The key insight: everyone starts with the same base (readonly data access, security defaults), but each person’s agent diverges over time based on how they use it. The data analyst’s agent becomes good at reporting. The engineer’s agent becomes good at debugging. The PM’s agent becomes good at summarizing.
Estimated cost
Rough back-of-envelope numbers — I haven’t run this in production:
| EC2 per user | K8s pod per user | |
|---|---|---|
| Compute | ~$120/month (t3.xlarge) | ~$5-10/month (shared node) |
| Storage | EBS volume | PVC (1-5 GB) |
| Management | AMI updates, instance lifecycle | Image updates, pod restarts |
| Scaling | Manual or ASG | Built-in |
The main variable cost is still the model API. But that’s per-token, not per-agent — you’re paying for actual usage regardless of how many agents exist.
For a team of 30, I’d expect maybe $150-300/month in additional cluster resources (a couple extra nodes) plus model API costs. Compare that to $600-900/month for individual AI subscriptions that can’t access your data.
Open questions
Things I’d need to figure out before building this:
- The orchestrator. Routing and provisioning logic is straightforward on paper; the hard part is making it reliable — pod readiness, retries, stale mappings, upgrades.
- Usage dashboards. Per-user token consumption, query volume, cron job frequency. Helps identify power users and cost outliers.
- Agent templates. Instead of everyone starting from the same base, offer role-based templates — “data analyst,” “engineer,” “PM” — with pre-configured skills relevant to that role.
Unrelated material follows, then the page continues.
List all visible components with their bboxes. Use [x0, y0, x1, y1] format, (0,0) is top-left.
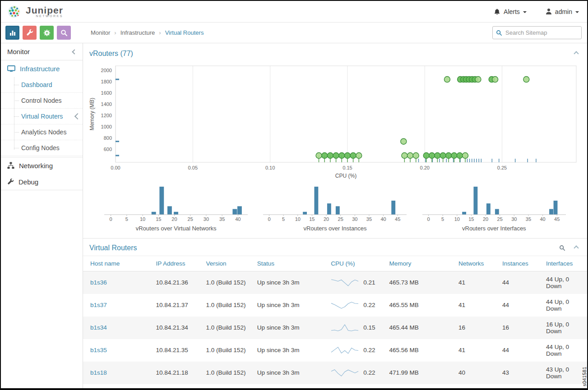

- Graceful deprovisioning. When someone leaves the company, their pod and PVC should be cleaned up. Probably triggered by an HR system webhook or a manual admin command.
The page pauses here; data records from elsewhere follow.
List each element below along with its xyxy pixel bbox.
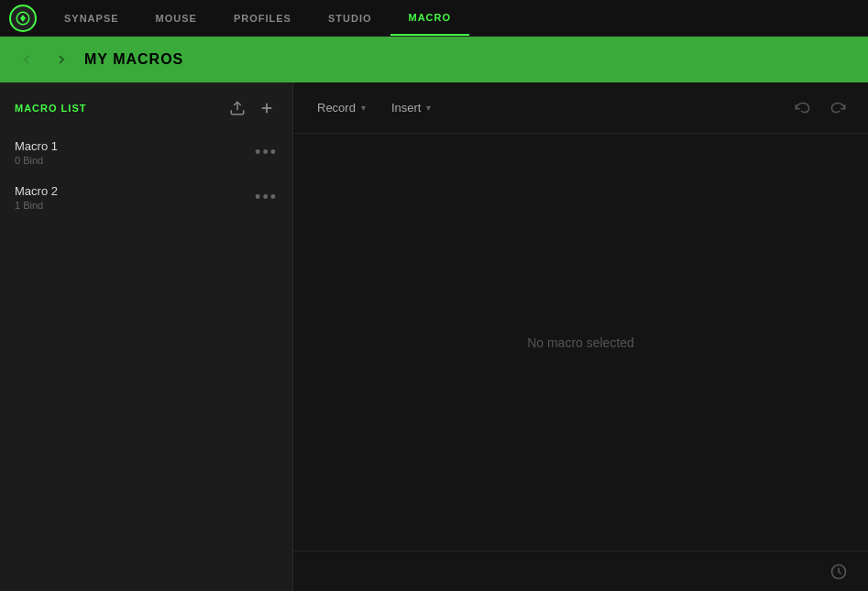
no-macro-text: No macro selected	[527, 335, 634, 350]
macro-list-title: MACRO LIST	[15, 103, 86, 114]
right-panel: Record ▾ Insert ▾	[293, 82, 868, 591]
forward-button[interactable]	[49, 48, 73, 71]
insert-button[interactable]: Insert ▾	[382, 95, 441, 120]
insert-chevron: ▾	[426, 103, 431, 113]
macro-item-bind: 0 Bind	[15, 155, 58, 166]
nav-item-synapse[interactable]: SYNAPSE	[46, 0, 137, 36]
macro-item-menu-button[interactable]: •••	[255, 188, 278, 207]
undo-button[interactable]	[787, 93, 817, 123]
page-header: MY MACROS	[0, 37, 868, 82]
nav-item-profiles[interactable]: PROFILES	[215, 0, 310, 36]
macro-item-name: Macro 1	[15, 139, 58, 153]
right-toolbar: Record ▾ Insert ▾	[293, 82, 868, 134]
nav-item-macro[interactable]: MACRO	[390, 0, 470, 36]
nav-item-mouse[interactable]: MOUSE	[137, 0, 215, 36]
back-button[interactable]	[15, 48, 38, 71]
right-footer	[293, 551, 868, 591]
record-button[interactable]: Record ▾	[308, 95, 375, 120]
record-chevron: ▾	[361, 103, 366, 113]
macro-list-actions	[226, 97, 278, 119]
page-title: MY MACROS	[84, 51, 183, 68]
macro-list-header: MACRO LIST	[0, 97, 292, 130]
redo-button[interactable]	[824, 93, 853, 123]
macro-item-menu-button[interactable]: •••	[255, 143, 278, 162]
left-panel: MACRO LIST	[0, 82, 293, 591]
main-content: MACRO LIST	[0, 82, 868, 591]
macro-item[interactable]: Macro 1 0 Bind •••	[0, 130, 292, 175]
history-button[interactable]	[824, 557, 853, 586]
right-content: No macro selected	[293, 134, 868, 551]
logo-icon	[9, 5, 37, 32]
macro-items: Macro 1 0 Bind ••• Macro 2 1 Bind •••	[0, 130, 292, 576]
macro-item-info: Macro 1 0 Bind	[15, 139, 58, 166]
macro-item-name: Macro 2	[15, 184, 58, 198]
logo	[0, 0, 46, 36]
nav-item-studio[interactable]: STUDIO	[310, 0, 390, 36]
top-nav: SYNAPSE MOUSE PROFILES STUDIO MACRO	[0, 0, 868, 37]
toolbar-separator	[787, 93, 853, 123]
add-macro-button[interactable]	[256, 97, 278, 119]
macro-item-bind: 1 Bind	[15, 200, 58, 211]
macro-item[interactable]: Macro 2 1 Bind •••	[0, 175, 292, 220]
nav-items: SYNAPSE MOUSE PROFILES STUDIO MACRO	[46, 0, 868, 36]
macro-item-info: Macro 2 1 Bind	[15, 184, 58, 211]
export-button[interactable]	[226, 97, 248, 119]
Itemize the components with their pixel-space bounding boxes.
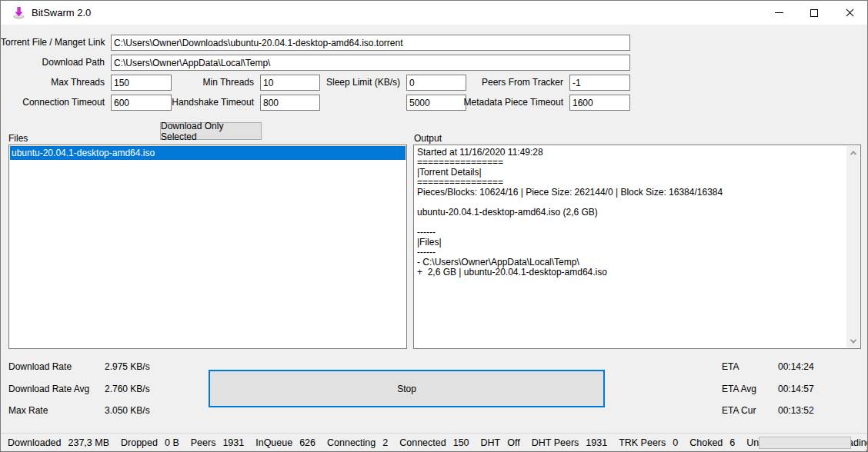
metadata-piece-timeout-label: Metadata Piece Timeout bbox=[459, 95, 563, 110]
close-button[interactable] bbox=[832, 1, 867, 25]
max-rate-label: Max Rate bbox=[8, 405, 48, 416]
min-threads-label: Min Threads bbox=[150, 75, 254, 90]
eta-label: ETA bbox=[722, 361, 739, 372]
output-scrollbar[interactable] bbox=[846, 146, 860, 347]
status-connected: Connected150 bbox=[399, 437, 469, 448]
window-title: BitSwarm 2.0 bbox=[32, 7, 91, 18]
max-threads-label: Max Threads bbox=[1, 75, 105, 90]
output-panel-label: Output bbox=[414, 133, 442, 144]
maximize-button[interactable] bbox=[796, 1, 832, 25]
scroll-up-button[interactable] bbox=[846, 146, 860, 159]
stop-button[interactable]: Stop bbox=[209, 370, 605, 407]
status-dht: DHTOff bbox=[481, 437, 520, 448]
status-inqueue: InQueue626 bbox=[255, 437, 315, 448]
max-rate-value: 3.050 KB/s bbox=[105, 405, 150, 416]
download-rate-avg-label: Download Rate Avg bbox=[8, 384, 89, 394]
sleep-limit-input[interactable] bbox=[406, 75, 466, 91]
minimize-icon bbox=[775, 12, 783, 13]
chevron-up-icon bbox=[850, 151, 856, 157]
resize-grip-icon[interactable] bbox=[863, 447, 864, 448]
files-panel-label: Files bbox=[8, 133, 28, 144]
handshake-timeout-label: Handshake Timeout bbox=[150, 95, 254, 110]
file-list-item[interactable]: ubuntu-20.04.1-desktop-amd64.iso bbox=[10, 146, 406, 160]
status-dropped: Dropped0 B bbox=[121, 437, 179, 448]
minimize-button[interactable] bbox=[761, 1, 796, 25]
status-downloaded: Downloaded237,3 MB bbox=[8, 437, 109, 448]
eta-avg-value: 00:14:57 bbox=[778, 384, 814, 394]
eta-avg-label: ETA Avg bbox=[722, 384, 756, 394]
window-controls bbox=[761, 1, 867, 25]
output-log-text: Started at 11/16/2020 11:49:28 =========… bbox=[417, 148, 843, 346]
torrent-link-label: Torrent File / Manget Link bbox=[1, 35, 105, 50]
eta-cur-value: 00:13:52 bbox=[778, 405, 814, 416]
output-textbox[interactable]: Started at 11/16/2020 11:49:28 =========… bbox=[413, 145, 861, 349]
piece-timeout-input[interactable] bbox=[406, 95, 466, 111]
status-connecting: Connecting2 bbox=[327, 437, 388, 448]
peers-from-tracker-label: Peers From Tracker bbox=[459, 75, 563, 90]
status-bar: Downloaded237,3 MB Dropped0 B Peers1931 … bbox=[1, 433, 867, 451]
download-rate-avg-value: 2.760 KB/s bbox=[105, 384, 150, 394]
close-icon bbox=[845, 8, 855, 18]
peers-from-tracker-input[interactable] bbox=[569, 75, 630, 91]
torrent-link-input[interactable] bbox=[111, 35, 630, 51]
metadata-piece-timeout-input[interactable] bbox=[569, 95, 630, 111]
chevron-down-icon bbox=[850, 337, 856, 343]
status-dht-peers: DHT Peers1931 bbox=[532, 437, 607, 448]
download-rate-value: 2.975 KB/s bbox=[105, 361, 150, 372]
download-path-input[interactable] bbox=[111, 55, 630, 71]
app-icon bbox=[12, 6, 25, 19]
files-listbox[interactable]: ubuntu-20.04.1-desktop-amd64.iso bbox=[8, 145, 407, 349]
download-path-label: Download Path bbox=[1, 55, 105, 70]
connection-timeout-label: Connection Timeout bbox=[1, 95, 105, 110]
status-peers: Peers1931 bbox=[191, 437, 244, 448]
download-only-selected-button[interactable]: Download Only Selected bbox=[160, 122, 262, 140]
maximize-icon bbox=[810, 9, 818, 17]
status-trk-peers: TRK Peers0 bbox=[619, 437, 678, 448]
download-rate-label: Download Rate bbox=[8, 361, 72, 372]
scroll-down-button[interactable] bbox=[846, 334, 860, 347]
eta-value: 00:14:24 bbox=[778, 361, 814, 372]
status-progress-bar bbox=[759, 437, 851, 449]
title-bar: BitSwarm 2.0 bbox=[1, 1, 867, 25]
status-choked: Choked6 bbox=[689, 437, 735, 448]
sleep-limit-label: Sleep Limit (KB/s) bbox=[296, 75, 400, 90]
app-window: BitSwarm 2.0 Torrent File / Manget Link … bbox=[0, 0, 868, 452]
eta-cur-label: ETA Cur bbox=[722, 405, 756, 416]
- Shared skills library. A way for users to publish skills they’ve built so others can install them. Customizations would otherwise stay siloed.
Takeaways
The pattern is really a Kubernetes swarm: one orchestrator, many isolated worker pods, shared secrets for readonly data access, per-user PVCs for persistent state.
That’s the part worth stealing. OpenClaw is just one possible workload — the same layout works for any per-user service you’d want to provision on demand through a single front door (Slack, HTTP gateway, whatever).
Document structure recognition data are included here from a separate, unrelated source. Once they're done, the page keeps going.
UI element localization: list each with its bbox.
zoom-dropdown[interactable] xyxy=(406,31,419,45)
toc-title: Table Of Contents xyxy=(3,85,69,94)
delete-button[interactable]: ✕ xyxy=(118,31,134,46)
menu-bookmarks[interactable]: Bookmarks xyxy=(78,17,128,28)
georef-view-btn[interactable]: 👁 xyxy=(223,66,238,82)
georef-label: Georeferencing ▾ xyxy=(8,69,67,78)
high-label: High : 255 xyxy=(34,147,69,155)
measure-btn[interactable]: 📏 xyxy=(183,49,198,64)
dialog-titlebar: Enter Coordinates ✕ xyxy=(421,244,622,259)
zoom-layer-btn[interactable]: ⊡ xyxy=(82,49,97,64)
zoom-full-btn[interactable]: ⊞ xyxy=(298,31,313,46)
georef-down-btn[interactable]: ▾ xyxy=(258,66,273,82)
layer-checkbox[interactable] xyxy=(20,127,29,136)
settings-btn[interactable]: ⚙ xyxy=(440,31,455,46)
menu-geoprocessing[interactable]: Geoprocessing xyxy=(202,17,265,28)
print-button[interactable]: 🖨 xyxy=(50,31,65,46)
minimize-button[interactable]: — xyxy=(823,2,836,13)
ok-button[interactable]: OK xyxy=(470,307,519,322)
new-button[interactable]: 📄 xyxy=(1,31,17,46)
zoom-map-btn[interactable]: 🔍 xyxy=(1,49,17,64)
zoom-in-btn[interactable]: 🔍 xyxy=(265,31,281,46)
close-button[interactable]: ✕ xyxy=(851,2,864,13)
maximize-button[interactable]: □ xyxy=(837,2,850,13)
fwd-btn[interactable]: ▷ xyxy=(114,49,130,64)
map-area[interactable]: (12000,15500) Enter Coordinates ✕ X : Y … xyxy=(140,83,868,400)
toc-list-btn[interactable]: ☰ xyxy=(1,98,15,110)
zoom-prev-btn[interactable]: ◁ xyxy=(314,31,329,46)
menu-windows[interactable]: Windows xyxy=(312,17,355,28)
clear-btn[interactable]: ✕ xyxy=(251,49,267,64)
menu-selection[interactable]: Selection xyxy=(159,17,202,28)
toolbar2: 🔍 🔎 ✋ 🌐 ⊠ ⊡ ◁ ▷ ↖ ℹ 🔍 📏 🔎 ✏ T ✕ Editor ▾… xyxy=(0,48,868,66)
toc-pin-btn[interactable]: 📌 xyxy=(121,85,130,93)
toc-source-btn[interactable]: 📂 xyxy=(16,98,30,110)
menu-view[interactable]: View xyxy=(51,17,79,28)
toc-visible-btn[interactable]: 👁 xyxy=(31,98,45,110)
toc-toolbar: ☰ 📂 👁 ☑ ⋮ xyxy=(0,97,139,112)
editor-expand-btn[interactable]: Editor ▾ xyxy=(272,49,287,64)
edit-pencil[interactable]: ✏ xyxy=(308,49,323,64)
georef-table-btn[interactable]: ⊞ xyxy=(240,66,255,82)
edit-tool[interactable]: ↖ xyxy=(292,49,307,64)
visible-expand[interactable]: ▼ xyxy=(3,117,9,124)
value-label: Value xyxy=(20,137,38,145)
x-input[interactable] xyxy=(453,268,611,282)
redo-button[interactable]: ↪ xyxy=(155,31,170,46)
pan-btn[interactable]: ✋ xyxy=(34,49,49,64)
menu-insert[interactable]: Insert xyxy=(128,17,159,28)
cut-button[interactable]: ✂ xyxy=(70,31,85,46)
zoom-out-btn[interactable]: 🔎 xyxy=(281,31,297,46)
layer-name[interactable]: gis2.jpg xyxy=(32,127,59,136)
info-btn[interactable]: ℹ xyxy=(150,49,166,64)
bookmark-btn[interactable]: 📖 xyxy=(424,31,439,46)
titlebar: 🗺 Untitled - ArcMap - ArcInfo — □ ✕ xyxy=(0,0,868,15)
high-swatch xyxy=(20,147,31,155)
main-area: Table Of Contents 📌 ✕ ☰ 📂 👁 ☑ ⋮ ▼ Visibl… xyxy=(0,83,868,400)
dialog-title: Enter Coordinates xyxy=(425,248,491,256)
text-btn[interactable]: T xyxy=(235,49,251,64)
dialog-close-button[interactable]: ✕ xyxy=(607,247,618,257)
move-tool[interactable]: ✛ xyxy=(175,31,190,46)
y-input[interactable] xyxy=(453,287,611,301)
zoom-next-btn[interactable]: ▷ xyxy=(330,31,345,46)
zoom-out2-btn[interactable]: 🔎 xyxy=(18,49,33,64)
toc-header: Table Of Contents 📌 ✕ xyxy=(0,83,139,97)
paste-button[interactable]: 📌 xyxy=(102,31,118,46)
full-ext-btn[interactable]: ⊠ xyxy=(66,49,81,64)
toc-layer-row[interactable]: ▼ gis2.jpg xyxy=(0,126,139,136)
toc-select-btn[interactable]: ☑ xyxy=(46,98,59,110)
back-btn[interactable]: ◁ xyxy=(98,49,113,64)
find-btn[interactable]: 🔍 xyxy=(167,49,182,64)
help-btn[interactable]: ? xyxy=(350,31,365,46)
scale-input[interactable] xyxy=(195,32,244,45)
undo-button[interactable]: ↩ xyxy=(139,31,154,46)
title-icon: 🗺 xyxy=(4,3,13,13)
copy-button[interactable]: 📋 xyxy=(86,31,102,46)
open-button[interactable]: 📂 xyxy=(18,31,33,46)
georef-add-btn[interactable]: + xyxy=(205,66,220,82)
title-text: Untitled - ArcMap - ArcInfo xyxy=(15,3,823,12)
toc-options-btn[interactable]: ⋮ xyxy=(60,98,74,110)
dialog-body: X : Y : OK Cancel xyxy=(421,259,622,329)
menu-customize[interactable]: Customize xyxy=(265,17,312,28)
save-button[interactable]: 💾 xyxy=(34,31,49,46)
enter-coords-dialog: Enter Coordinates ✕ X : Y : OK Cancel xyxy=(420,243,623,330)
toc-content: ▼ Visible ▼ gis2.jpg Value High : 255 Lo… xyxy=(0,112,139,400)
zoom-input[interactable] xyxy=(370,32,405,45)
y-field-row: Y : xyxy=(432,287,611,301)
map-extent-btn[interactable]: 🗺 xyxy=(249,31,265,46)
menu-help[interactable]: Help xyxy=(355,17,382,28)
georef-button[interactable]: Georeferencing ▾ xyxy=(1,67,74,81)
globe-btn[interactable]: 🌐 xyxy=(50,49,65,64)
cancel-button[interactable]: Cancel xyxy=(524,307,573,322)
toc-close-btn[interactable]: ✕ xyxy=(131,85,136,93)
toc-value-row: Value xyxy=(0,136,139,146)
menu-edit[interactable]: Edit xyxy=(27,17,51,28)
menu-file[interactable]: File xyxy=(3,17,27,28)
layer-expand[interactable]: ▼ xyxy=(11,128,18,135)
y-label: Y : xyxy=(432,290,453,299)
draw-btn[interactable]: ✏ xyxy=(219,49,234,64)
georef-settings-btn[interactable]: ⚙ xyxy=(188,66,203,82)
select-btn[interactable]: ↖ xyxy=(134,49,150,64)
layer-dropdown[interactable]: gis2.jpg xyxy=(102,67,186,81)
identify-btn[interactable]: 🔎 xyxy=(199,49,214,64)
Kubernetes handles the hard parts: scheduling, restarts, resource isolation, network policy, storage. The orchestrator is the only custom piece, and it should be small. Everything else is standard K8s primitives: Deployments, PVCs, Secrets, NetworkPolicies.
If I do build this, each worker pod gives one person an isolated agent with readonly company data access and room to customize on top. But the architecture is the main artifact here — I’d start with the orchestrator and one test pod before rolling anything out broadly.